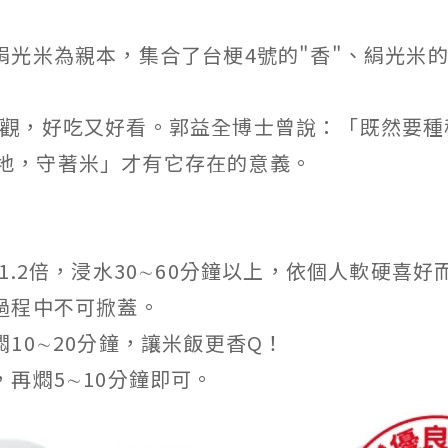
光米為親本，集合了台梗4號的"香"、絹光米的
觀，好吃又好看。郭益全博士曾說：「既然要種
地，守著米」才有它存在的意義。
1.2倍，浸水30∼60分鐘以上，依個人軟硬喜好
過程中不可掀蓋。
10∼20分鐘，讓米飯更香Q！
再燜5∼10分鐘即可。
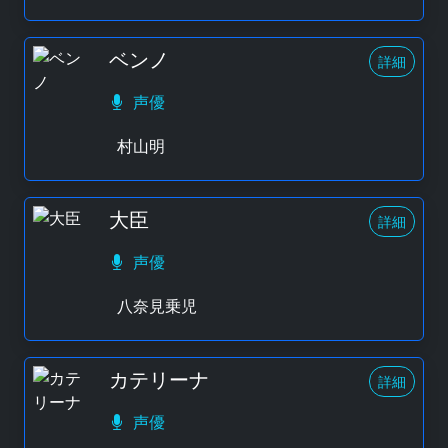
ベンノ
詳細
声優
村山明
大臣
詳細
声優
八奈見乗児
カテリーナ
詳細
声優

========================

**Problem:**
Verbatim output, no pictures: the line holding "觀，好吃又好看。郭益全博士曾說：「既然要種" and all lines after it through the last line of the material, with nothing else.

**Task solution:**
觀，好吃又好看。郭益全博士曾說：「既然要種
地，守著米」才有它存在的意義。
1.2倍，浸水30∼60分鐘以上，依個人軟硬喜好
過程中不可掀蓋。
10∼20分鐘，讓米飯更香Q！
再燜5∼10分鐘即可。
ベンノ
詳細
声優
村山明
大臣
詳細
声優
八奈見乗児
カテリーナ
詳細
声優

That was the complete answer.